## BRIEF:
A faithful transcription of all the data, images excluded, is the required answer.

## THE DATA:
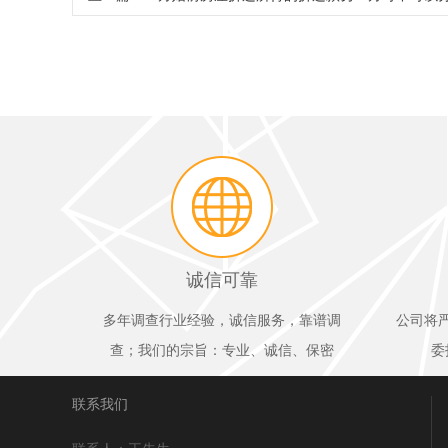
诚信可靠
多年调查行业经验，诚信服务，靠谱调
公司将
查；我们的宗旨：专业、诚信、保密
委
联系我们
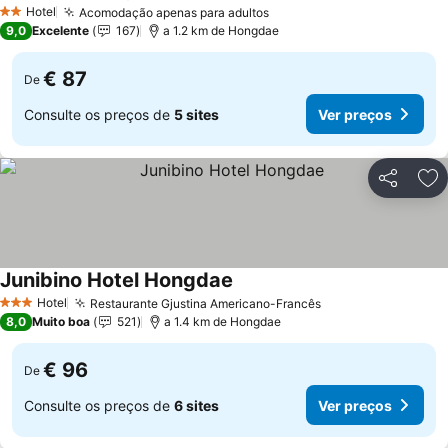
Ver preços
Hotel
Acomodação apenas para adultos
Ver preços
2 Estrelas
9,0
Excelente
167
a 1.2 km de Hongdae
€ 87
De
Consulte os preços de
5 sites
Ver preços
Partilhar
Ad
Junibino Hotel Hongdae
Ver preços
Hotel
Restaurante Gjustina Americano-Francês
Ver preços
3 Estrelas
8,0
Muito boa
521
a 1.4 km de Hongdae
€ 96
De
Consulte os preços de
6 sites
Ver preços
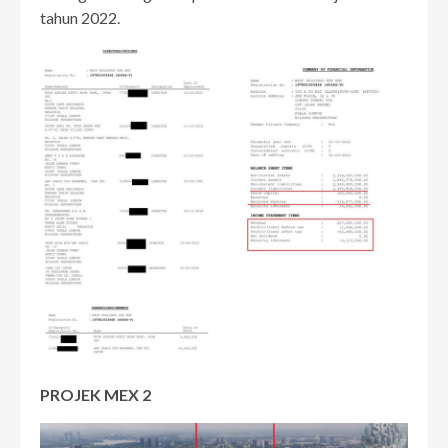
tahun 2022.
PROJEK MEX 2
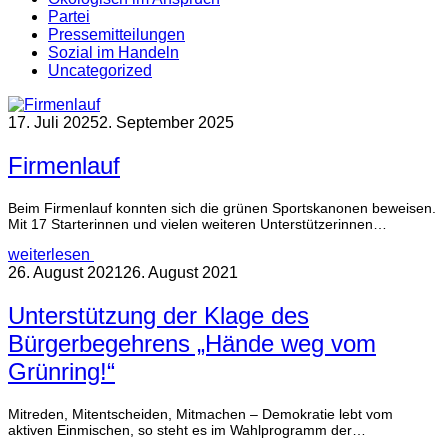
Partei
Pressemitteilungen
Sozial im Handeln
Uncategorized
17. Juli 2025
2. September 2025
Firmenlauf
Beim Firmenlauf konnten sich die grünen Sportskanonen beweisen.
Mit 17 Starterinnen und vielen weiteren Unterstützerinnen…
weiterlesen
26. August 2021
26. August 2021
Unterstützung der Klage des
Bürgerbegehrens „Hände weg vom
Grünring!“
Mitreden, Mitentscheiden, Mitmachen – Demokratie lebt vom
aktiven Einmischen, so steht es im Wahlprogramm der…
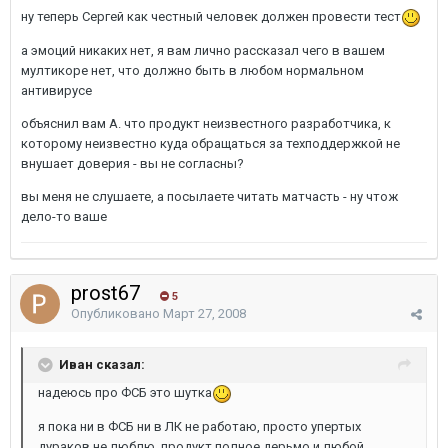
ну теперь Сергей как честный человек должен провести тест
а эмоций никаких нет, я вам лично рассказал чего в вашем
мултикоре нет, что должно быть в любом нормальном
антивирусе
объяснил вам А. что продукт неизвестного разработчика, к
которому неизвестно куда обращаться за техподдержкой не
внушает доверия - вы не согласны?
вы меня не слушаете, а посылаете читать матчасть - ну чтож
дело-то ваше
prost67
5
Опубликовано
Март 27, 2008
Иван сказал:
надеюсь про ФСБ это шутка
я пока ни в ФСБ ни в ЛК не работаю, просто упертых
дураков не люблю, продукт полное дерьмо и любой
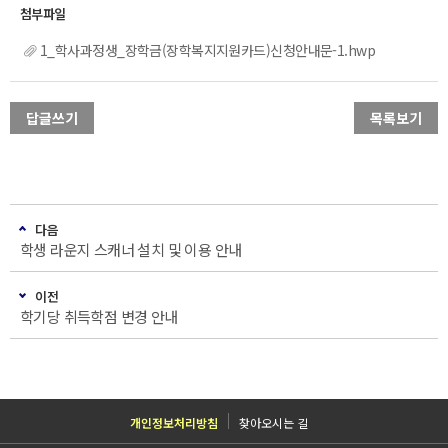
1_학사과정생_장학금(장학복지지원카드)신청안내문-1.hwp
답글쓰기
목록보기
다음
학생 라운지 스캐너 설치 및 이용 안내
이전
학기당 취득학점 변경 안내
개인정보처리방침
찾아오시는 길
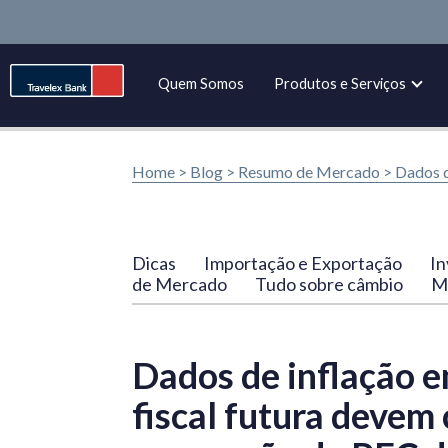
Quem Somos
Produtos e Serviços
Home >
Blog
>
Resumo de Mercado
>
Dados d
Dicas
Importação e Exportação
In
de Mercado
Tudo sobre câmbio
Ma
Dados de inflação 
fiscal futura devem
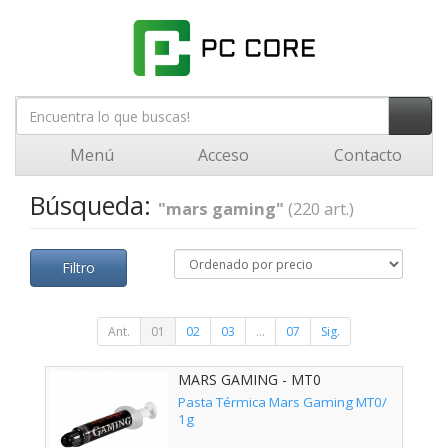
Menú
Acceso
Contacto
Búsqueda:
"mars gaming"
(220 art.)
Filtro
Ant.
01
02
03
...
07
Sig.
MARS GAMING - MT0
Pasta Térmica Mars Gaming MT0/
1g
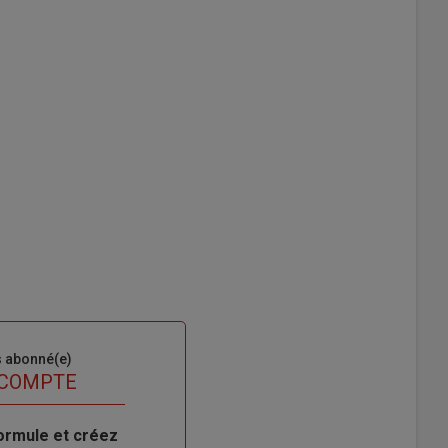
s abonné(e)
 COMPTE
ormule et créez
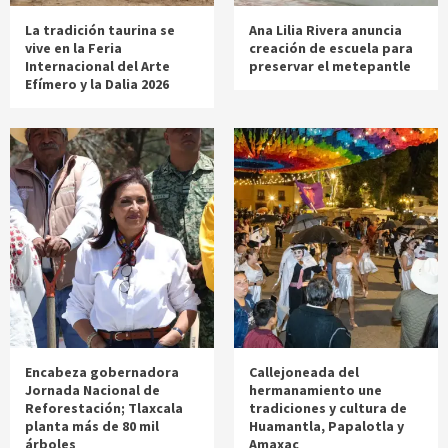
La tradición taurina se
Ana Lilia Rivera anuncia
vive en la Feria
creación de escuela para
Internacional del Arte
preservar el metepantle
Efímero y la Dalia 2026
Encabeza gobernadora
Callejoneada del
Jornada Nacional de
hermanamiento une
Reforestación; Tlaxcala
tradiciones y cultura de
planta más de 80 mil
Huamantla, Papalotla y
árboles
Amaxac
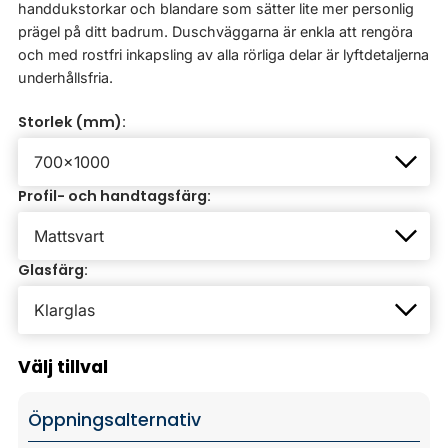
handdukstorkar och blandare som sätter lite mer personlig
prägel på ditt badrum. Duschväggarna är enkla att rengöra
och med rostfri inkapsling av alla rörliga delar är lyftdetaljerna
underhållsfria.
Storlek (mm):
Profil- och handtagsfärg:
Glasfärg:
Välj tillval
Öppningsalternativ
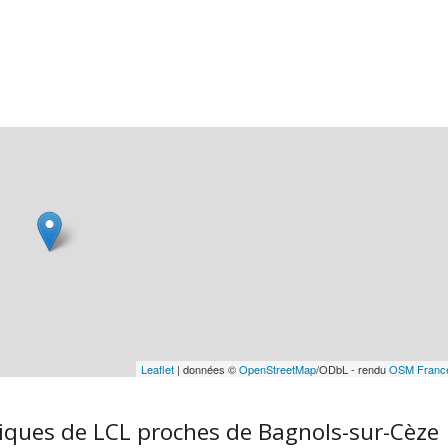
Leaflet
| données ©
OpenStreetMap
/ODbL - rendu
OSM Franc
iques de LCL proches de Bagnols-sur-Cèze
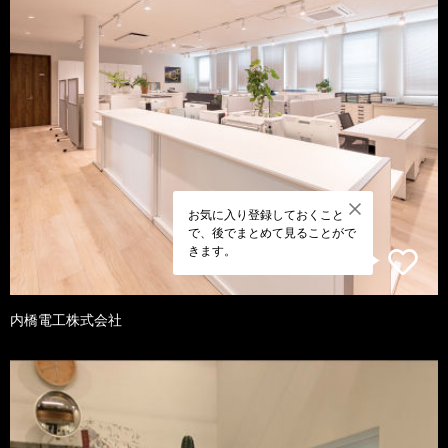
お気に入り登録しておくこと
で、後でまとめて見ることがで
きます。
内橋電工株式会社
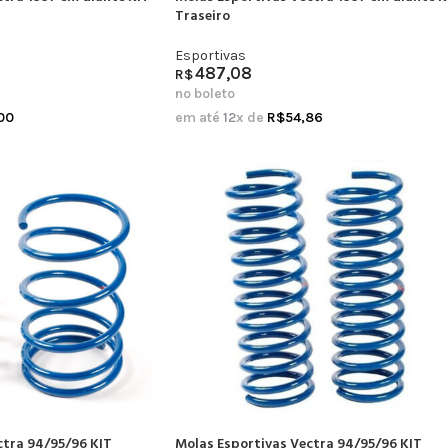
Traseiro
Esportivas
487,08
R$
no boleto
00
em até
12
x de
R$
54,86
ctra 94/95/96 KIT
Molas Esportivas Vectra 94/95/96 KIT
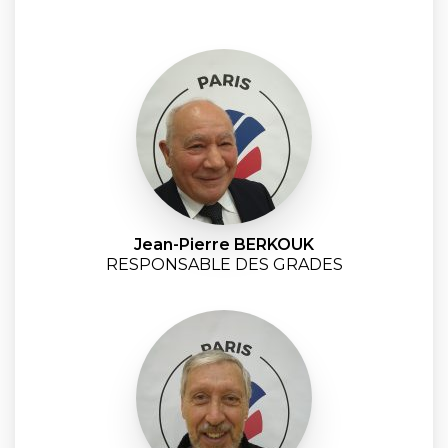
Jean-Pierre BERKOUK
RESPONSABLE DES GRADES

## TASK OUTPUT:
诚信可靠
多年调查行业经验，诚信服务，靠谱调
公司将
查；我们的宗旨：专业、诚信、保密
委
联系我们
Ver preços
Hotel
Acomodação apenas para adultos
Ver preços
2 Estrelas
9,0
Excelente
167
a 1.2 km de Hongdae
€ 87
De
Consulte os preços de
5 sites
Ver preços
Partilhar
Ad
Junibino Hotel Hongdae
Ver preços
Hotel
Restaurante Gjustina Americano-Francês
Ver preços
3 Estrelas
8,0
Muito boa
521
a 1.4 km de Hongdae
€ 96
De
Consulte os preços de
6 sites
Ver preços
tahun 2022.
PROJEK MEX 2
Partei
Pressemitteilungen
Sozial im Handeln
Uncategorized
17. Juli 2025
2. September 2025
Firmenlauf
Beim Firmenlauf konnten sich die grünen Sportskanonen beweisen.
Mit 17 Starterinnen und vielen weiteren Unterstützerinnen…
weiterlesen
26. August 2021
26. August 2021
Unterstützung der Klage des
Bürgerbegehrens „Hände weg vom
Grünring!“
Mitreden, Mitentscheiden, Mitmachen – Demokratie lebt vom
aktiven Einmischen, so steht es im Wahlprogramm der…
ну теперь Сергей как честный человек должен провести тест
а эмоций никаких нет, я вам лично рассказал чего в вашем
мултикоре нет, что должно быть в любом нормальном
антивирусе
объяснил вам А. что продукт неизвестного разработчика, к
которому неизвестно куда обращаться за техподдержкой не
внушает доверия - вы не согласны?
вы меня не слушаете, а посылаете читать матчасть - ну чтож
дело-то ваше
prost67
5
Опубликовано
Март 27, 2008
Иван сказал:
надеюсь про ФСБ это шутка
я пока ни в ФСБ ни в ЛК не работаю, просто упертых
дураков не люблю, продукт полное дерьмо и любой
1_학사과정생_장학금(장학복지지원카드)신청안내문-1.hwp
답글쓰기
목록보기
다음
학생 라운지 스캐너 설치 및 이용 안내
이전
학기당 취득학점 변경 안내
개인정보처리방침
찾아오시는 길
Quem Somos
Produtos e Serviços
Home >
Blog
>
Resumo de Mercado
>
Dados d
Dicas
Importação e Exportação
In
de Mercado
Tudo sobre câmbio
Ma
Dados de inflação 
fiscal futura devem
Menú
Acceso
Contacto
Búsqueda:
"mars gaming"
(220 art.)
Filtro
Ant.
01
02
03
...
07
Sig.
MARS GAMING - MT0
Pasta Térmica Mars Gaming MT0/
1g
s abonné(e)
 COMPTE
ormule et créez
La tradición taurina se
Ana Lilia Rivera anuncia
vive en la Feria
creación de escuela para
Internacional del Arte
preservar el metepantle
Efímero y la Dalia 2026
Encabeza gobernadora
Callejoneada del
Jornada Nacional de
hermanamiento une
Reforestación; Tlaxcala
tradiciones y cultura de
planta más de 80 mil
Huamantla, Papalotla y
árboles
Amaxac
handdukstorkar och blandare som sätter lite mer personlig
prägel på ditt badrum. Duschväggarna är enkla att rengöra
och med rostfri inkapsling av alla rörliga delar är lyftdetaljerna
underhållsfria.
Storlek (mm):
Profil- och handtagsfärg:
Glasfärg:
Välj tillval
Öppningsalternativ
Leaflet
| données ©
OpenStreetMap
/ODbL - rendu
OSM Franc
iques de LCL proches de Bagnols-sur-Cèze
お気に入り登録しておくこと
で、後でまとめて見ることがで
きます。
内橋電工株式会社
Traseiro
Esportivas
487,08
R$
no boleto
00
em até
12
x de
R$
54,86
ctra 94/95/96 KIT
Molas Esportivas Vectra 94/95/96 KIT
Jean-Pierre BERKOUK
RESPONSABLE DES GRADES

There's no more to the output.